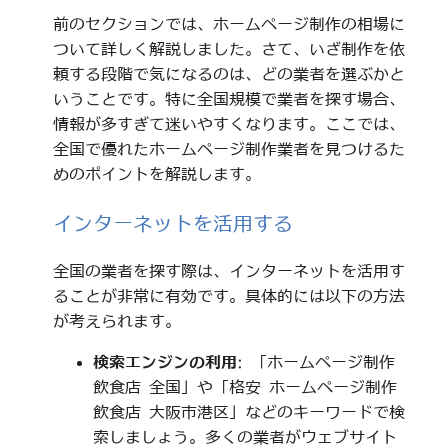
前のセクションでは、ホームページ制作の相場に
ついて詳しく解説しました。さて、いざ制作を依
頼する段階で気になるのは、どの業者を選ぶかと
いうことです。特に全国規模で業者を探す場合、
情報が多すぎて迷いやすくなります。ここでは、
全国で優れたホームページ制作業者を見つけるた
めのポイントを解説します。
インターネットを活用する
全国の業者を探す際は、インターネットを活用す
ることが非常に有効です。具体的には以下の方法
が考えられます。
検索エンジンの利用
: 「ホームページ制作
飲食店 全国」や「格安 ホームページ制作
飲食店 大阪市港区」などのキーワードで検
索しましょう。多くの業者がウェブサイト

...

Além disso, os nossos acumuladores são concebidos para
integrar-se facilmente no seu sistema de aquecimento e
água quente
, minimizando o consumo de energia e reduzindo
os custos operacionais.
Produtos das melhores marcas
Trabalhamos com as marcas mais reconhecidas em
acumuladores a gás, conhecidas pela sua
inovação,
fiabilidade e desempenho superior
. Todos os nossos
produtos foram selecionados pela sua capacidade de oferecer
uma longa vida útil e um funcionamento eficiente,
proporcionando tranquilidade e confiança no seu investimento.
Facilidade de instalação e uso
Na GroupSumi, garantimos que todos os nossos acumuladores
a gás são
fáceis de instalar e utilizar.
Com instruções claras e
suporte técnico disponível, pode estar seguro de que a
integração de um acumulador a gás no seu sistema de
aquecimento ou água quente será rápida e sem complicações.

*EXERCISE BRIEF*.
Could you return exactly the stretch of the data above that starts at the line with "前のセクションでは、ホームページ制作の相場に" and ends at the line with "索しましょう。多くの業者がウェブサイト", both lines included?

*RESPONSE TO THE EXERCISE*.
前のセクションでは、ホームページ制作の相場に
ついて詳しく解説しました。さて、いざ制作を依
頼する段階で気になるのは、どの業者を選ぶかと
いうことです。特に全国規模で業者を探す場合、
情報が多すぎて迷いやすくなります。ここでは、
全国で優れたホームページ制作業者を見つけるた
めのポイントを解説します。
インターネットを活用する
全国の業者を探す際は、インターネットを活用す
ることが非常に有効です。具体的には以下の方法
が考えられます。
検索エンジンの利用
: 「ホームページ制作
飲食店 全国」や「格安 ホームページ制作
飲食店 大阪市港区」などのキーワードで検
索しましょう。多くの業者がウェブサイト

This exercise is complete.